[[ Extracted records, beginning ]]

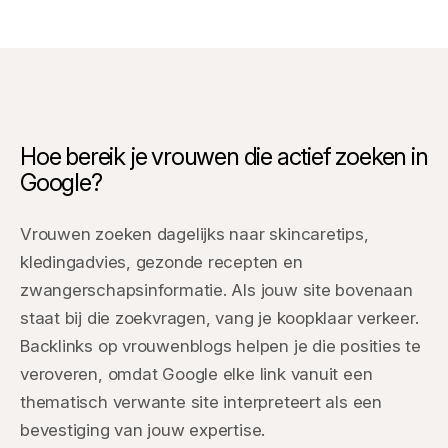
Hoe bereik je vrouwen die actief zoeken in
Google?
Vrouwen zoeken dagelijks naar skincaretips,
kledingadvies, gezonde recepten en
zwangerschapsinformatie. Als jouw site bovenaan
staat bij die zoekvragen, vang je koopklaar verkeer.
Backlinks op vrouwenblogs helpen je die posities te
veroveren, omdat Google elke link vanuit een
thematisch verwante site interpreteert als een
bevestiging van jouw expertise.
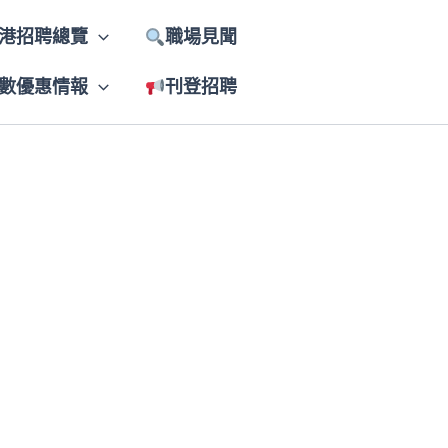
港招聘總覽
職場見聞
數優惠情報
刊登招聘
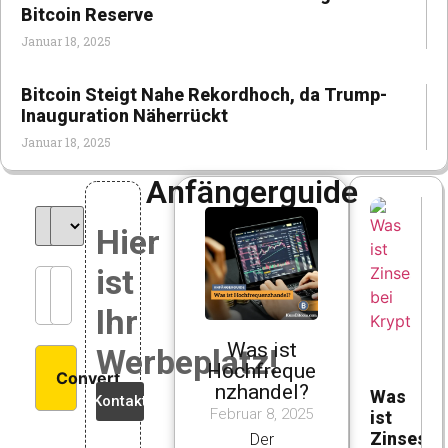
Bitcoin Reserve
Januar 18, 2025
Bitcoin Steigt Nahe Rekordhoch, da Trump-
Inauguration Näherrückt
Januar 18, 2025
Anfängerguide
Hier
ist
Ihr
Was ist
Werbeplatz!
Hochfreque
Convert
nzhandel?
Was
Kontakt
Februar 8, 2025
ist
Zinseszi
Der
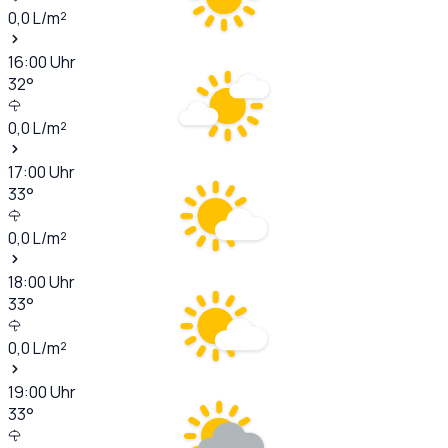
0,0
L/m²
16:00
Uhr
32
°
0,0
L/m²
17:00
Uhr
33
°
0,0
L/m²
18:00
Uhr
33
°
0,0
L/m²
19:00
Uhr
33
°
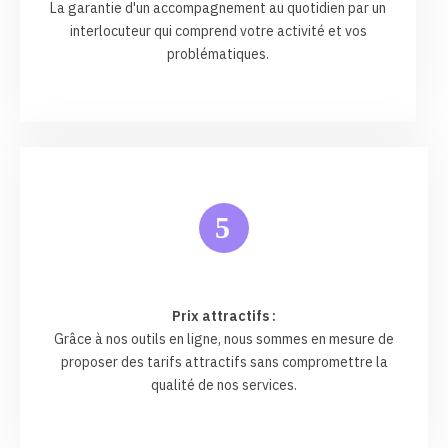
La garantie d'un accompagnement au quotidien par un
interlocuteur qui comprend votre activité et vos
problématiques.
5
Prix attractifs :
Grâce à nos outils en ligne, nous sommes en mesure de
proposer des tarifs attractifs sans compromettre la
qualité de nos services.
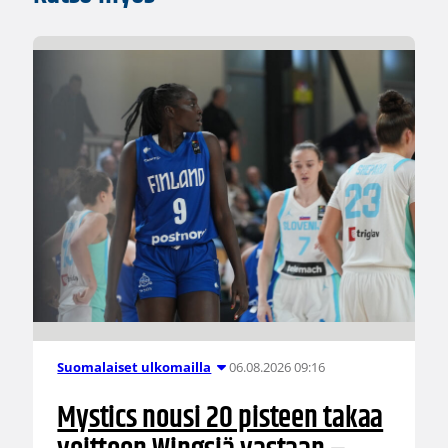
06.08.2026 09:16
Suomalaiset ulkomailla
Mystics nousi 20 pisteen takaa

[[ Extracted records, end ]]
[[ Extracted records, beginning ]]

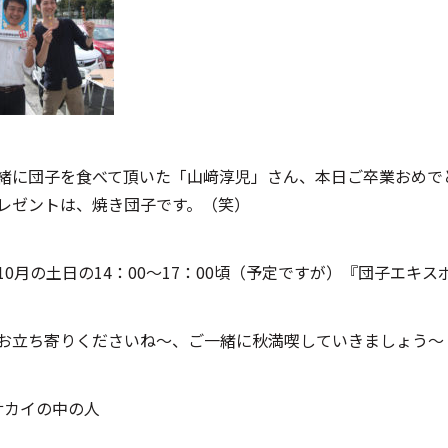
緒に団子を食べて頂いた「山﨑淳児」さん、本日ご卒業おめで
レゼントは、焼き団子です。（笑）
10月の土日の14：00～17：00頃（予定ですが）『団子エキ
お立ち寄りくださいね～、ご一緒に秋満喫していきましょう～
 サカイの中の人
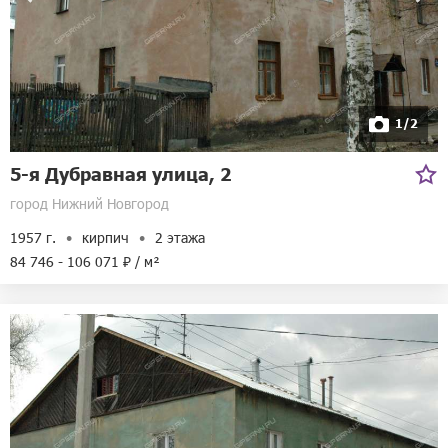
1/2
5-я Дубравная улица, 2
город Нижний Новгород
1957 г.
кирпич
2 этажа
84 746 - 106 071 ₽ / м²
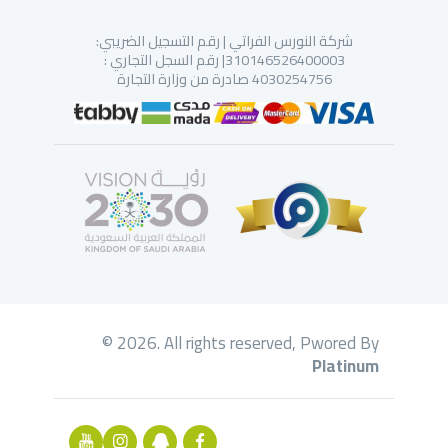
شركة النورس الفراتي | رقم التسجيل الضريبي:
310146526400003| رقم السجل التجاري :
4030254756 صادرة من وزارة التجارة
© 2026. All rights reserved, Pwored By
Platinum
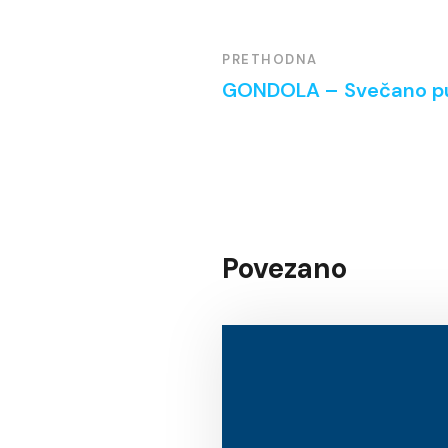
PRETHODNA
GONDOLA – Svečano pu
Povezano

[[ Extracted records, end ]]
[[ Extracted records, beginning ]]

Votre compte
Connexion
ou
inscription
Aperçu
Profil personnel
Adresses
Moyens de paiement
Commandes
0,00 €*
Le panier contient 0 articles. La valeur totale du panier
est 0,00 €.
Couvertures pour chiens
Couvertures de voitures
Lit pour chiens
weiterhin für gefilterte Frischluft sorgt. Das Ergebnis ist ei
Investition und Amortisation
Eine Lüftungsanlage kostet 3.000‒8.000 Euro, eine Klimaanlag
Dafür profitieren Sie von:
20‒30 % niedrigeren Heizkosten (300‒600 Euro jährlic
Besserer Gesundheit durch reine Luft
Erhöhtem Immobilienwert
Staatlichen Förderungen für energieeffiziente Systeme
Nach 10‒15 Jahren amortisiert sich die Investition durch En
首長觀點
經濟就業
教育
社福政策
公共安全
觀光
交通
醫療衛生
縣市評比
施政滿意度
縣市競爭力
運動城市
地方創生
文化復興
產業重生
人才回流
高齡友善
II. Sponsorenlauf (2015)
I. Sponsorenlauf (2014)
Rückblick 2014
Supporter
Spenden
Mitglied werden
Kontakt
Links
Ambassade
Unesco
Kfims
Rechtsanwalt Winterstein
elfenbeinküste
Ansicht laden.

[[ Extracted records, end ]]

» Task prompt:
Starting at the line above that holds "Hoe bereik je vrouwen die actief zoeken in", return each line up to and including the one that holds "Mystics nousi 20 pisteen takaa", exactly as written, minus any pictures.

» Response for this exercise:
Hoe bereik je vrouwen die actief zoeken in
Google?
Vrouwen zoeken dagelijks naar skincaretips,
kledingadvies, gezonde recepten en
zwangerschapsinformatie. Als jouw site bovenaan
staat bij die zoekvragen, vang je koopklaar verkeer.
Backlinks op vrouwenblogs helpen je die posities te
veroveren, omdat Google elke link vanuit een
thematisch verwante site interpreteert als een
bevestiging van jouw expertise.
港招聘總覽
職場見聞
數優惠情報
刊登招聘
Bitcoin Reserve
Januar 18, 2025
Bitcoin Steigt Nahe Rekordhoch, da Trump-
Inauguration Näherrückt
Januar 18, 2025
Anfängerguide
Hier
ist
Ihr
Was ist
Werbeplatz!
Hochfreque
Convert
nzhandel?
Was
Kontakt
Februar 8, 2025
ist
Zinseszi
Der
0,0
L/m²
16:00
Uhr
32
°
0,0
L/m²
17:00
Uhr
33
°
0,0
L/m²
18:00
Uhr
33
°
0,0
L/m²
19:00
Uhr
33
°
La garantie d'un accompagnement au quotidien par un
interlocuteur qui comprend votre activité et vos
problématiques.
5
Prix attractifs :
Grâce à nos outils en ligne, nous sommes en mesure de
proposer des tarifs attractifs sans compromettre la
qualité de nos services.
06.08.2026 09:16
Suomalaiset ulkomailla
Mystics nousi 20 pisteen takaa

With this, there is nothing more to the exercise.